■ What you should do:
Write down exactly the lines of the records below, beginning with the first and ending with the line that includes "healthcare and technical".

■ Collected data:
- - - -

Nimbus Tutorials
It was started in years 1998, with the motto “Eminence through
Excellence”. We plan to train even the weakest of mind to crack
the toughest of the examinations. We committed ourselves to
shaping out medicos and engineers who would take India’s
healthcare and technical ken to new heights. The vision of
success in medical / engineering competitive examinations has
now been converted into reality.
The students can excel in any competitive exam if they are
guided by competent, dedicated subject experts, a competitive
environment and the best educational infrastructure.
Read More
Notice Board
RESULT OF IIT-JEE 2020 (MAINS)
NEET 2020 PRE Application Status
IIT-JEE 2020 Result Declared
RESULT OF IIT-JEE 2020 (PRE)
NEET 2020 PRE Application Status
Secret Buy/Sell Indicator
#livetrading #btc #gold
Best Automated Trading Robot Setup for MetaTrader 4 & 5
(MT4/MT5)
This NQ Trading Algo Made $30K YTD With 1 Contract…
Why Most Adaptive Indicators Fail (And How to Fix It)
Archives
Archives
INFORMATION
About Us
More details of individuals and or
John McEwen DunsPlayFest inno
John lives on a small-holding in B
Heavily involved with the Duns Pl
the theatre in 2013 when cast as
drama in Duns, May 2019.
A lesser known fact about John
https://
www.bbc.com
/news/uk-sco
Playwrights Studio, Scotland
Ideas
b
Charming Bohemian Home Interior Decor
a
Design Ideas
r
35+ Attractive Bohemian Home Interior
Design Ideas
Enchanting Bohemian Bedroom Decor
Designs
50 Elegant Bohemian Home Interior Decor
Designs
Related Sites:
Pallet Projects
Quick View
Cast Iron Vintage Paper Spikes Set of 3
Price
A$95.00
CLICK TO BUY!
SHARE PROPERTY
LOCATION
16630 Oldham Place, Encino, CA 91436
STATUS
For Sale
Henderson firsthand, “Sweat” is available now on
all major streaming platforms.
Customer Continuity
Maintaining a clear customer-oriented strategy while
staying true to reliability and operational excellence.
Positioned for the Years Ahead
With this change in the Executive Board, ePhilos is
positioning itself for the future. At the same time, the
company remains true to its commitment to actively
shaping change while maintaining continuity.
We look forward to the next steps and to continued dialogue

- - - -

■ Expected output:
Nimbus Tutorials
It was started in years 1998, with the motto “Eminence through
Excellence”. We plan to train even the weakest of mind to crack
the toughest of the examinations. We committed ourselves to
shaping out medicos and engineers who would take India’s
healthcare and technical ken to new heights. The vision of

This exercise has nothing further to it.